この顔ぶれにまじってバレイジが取り上げられていますが、題名から察するに『スミー』あるいは『13人の鬼あそび』という邦訳作品の再訳でしょうか?
 いずれにしても今月の楽しみな1冊ではあります。

 「怪奇」「恐怖」「幻想」を書名に用いたアンソロジーはこう見ると確かに多く、ただ、その多くがインターネットが普及していない頃に刊行され、類似した書名にも関わらず収録作品のダブりが思ったより少ないのは、編者や訳者に怪奇プロパーの方が多いからでしょうか。

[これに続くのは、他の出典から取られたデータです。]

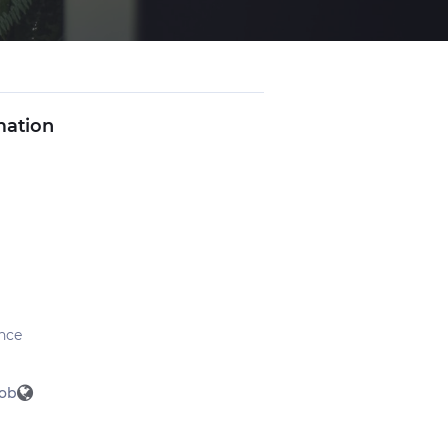
mation
nce
ob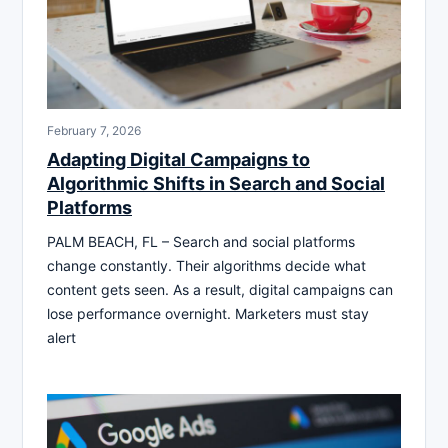
February 7, 2026
Adapting Digital Campaigns to
Algorithmic Shifts in Search and Social
Platforms
PALM BEACH, FL – Search and social platforms
change constantly. Their algorithms decide what
content gets seen. As a result, digital campaigns can
lose performance overnight. Marketers must stay
alert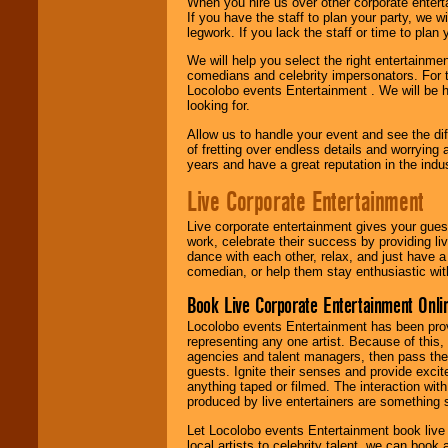
When you hire us over other corporate enter
If you have the staff to plan your party, we 
legwork. If you lack the staff or time to plan
We will help you select the right entertainme
comedians and celebrity impersonators. For t
Locolobo events Entertainment . We will be h
looking for.
Allow us to handle your event and see the d
of fretting over endless details and worrying 
years and have a great reputation in the indus
Live Corporate Entertainment
Live corporate entertainment gives your gues
work, celebrate their success by providing l
dance with each other, relax, and just have 
comedian, or help them stay enthusiastic wit
Book Live Corporate Entertainment Onlin
Locolobo events Entertainment has been provid
representing any one artist. Because of this
agencies and talent managers, then pass the 
guests. Ignite their senses and provide exci
anything taped or filmed. The interaction wit
produced by live entertainers are something
Let Locolobo events Entertainment book live
local artists to celebrity talent, we can book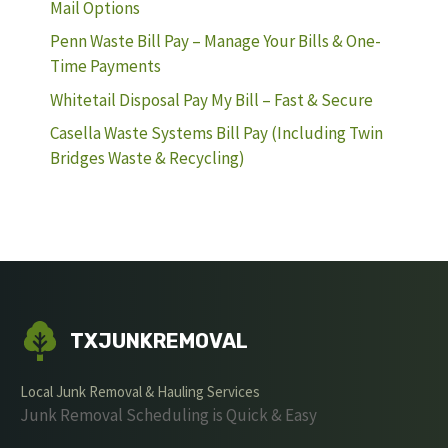
Mail Options
Penn Waste Bill Pay – Manage Your Bills & One-
Time Payments
Whitetail Disposal Pay My Bill – Fast & Secure
Casella Waste Systems Bill Pay (Including Twin
Bridges Waste & Recycling)
TXJUNKREMOVAL
Local Junk Removal & Hauling Services
Junk Removal Scheduling is Quick & Easy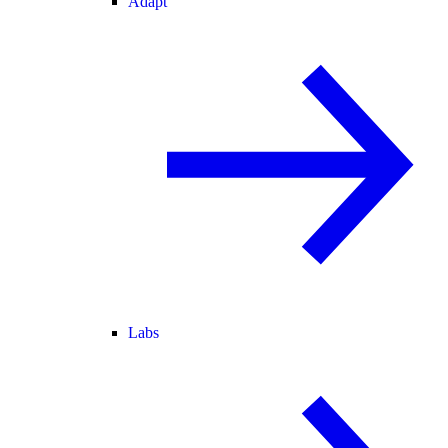
Adapt
Labs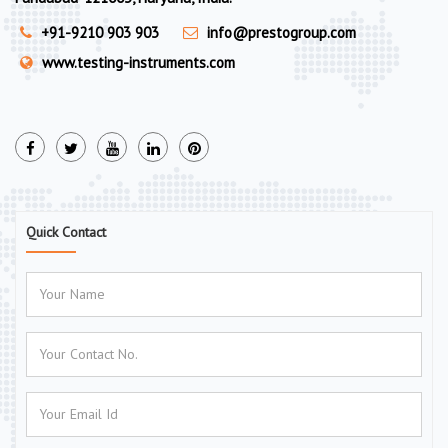
+91-9210 903 903
info@prestogroup.com
www.testing-instruments.com
Quick Contact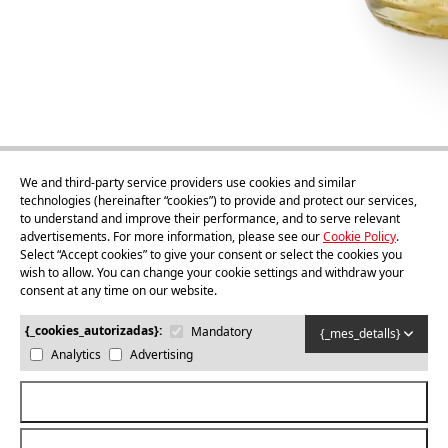
We and third-party service providers use cookies and similar
technologies (hereinafter “cookies”) to provide and protect our services,
to understand and improve their performance, and to serve relevant
75cl
advertisements. For more information, please see our
Cookie Policy
.
Sidra Ponent
Select “Accept cookies” to give your consent or select the cookies you
wish to allow. You can change your cookie settings and withdraw your
consent at any time on our website.
Buy
{_cookies_autorizadas}:
Mandatory
{_mes_detalls}
Analytics
Advertising
{_acceptar_cookies_totes}
© 2026
MOOMA
. ALL RIGHTS RESERVED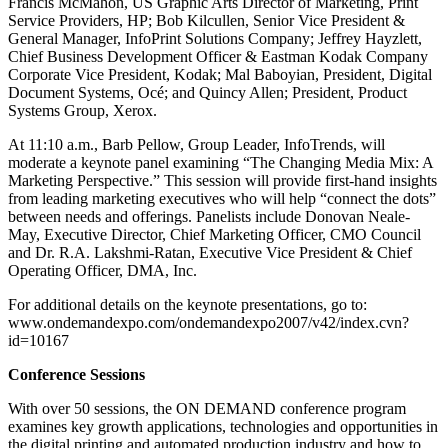
Francis McMahon, US Graphic Arts Director of Marketing, Print
Service Providers, HP; Bob Kilcullen, Senior Vice President &
General Manager, InfoPrint Solutions Company; Jeffrey Hayzlett,
Chief Business Development Officer & Eastman Kodak Company
Corporate Vice President, Kodak; Mal Baboyian, President, Digital
Document Systems, Océ; and Quincy Allen; President, Product
Systems Group, Xerox.
At 11:10 a.m., Barb Pellow, Group Leader, InfoTrends, will
moderate a keynote panel examining “The Changing Media Mix: A
Marketing Perspective.” This session will provide first-hand insights
from leading marketing executives who will help “connect the dots”
between needs and offerings. Panelists include Donovan Neale-
May, Executive Director, Chief Marketing Officer, CMO Council
and Dr. R.A. Lakshmi-Ratan, Executive Vice President & Chief
Operating Officer, DMA, Inc.
For additional details on the keynote presentations, go to:
www.ondemandexpo.com/ondemandexpo2007/v42/index.cvn?
id=10167
Conference Sessions
With over 50 sessions, the ON DEMAND conference program
examines key growth applications, technologies and opportunities in
the digital printing and automated production industry and how to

 やはり今月みすず書房から刊行される英米女流作家のアンソロジーは、ブラッドン等の作品が収録されているようですが、既刊のアンソロジーとなるべく作品が重ならないことを期待したいですね。

 
【2009/05/06 19:15】 URL | newt #- [ 編集]

テーマ別は難しい?
たとえば、相手の正体が吸血鬼だったというオチの短編は、“吸血鬼アンソロジー”には収めにくいかもしれませんね。テーマ別は難しいかもしれません。
もっとも、鉄道怪談とかは可能でしょうか(あるかも)。

それはさておき、ご紹介の新刊、楽しみです。SF作家が多いような気もしますが、よく考えてみると日本での紹介のされかたがSF偏重だっただけで、本国でのレッテルはまた別なんでしょうね。
【2009/05/06 19:56】 URL | 迷跡 #- [ 編集]

>newtさん
既訳がけっこう混ざっていそうですが、ティンパリーを始め、初訳作品がかなり入っているので、刊行を楽しみにしています。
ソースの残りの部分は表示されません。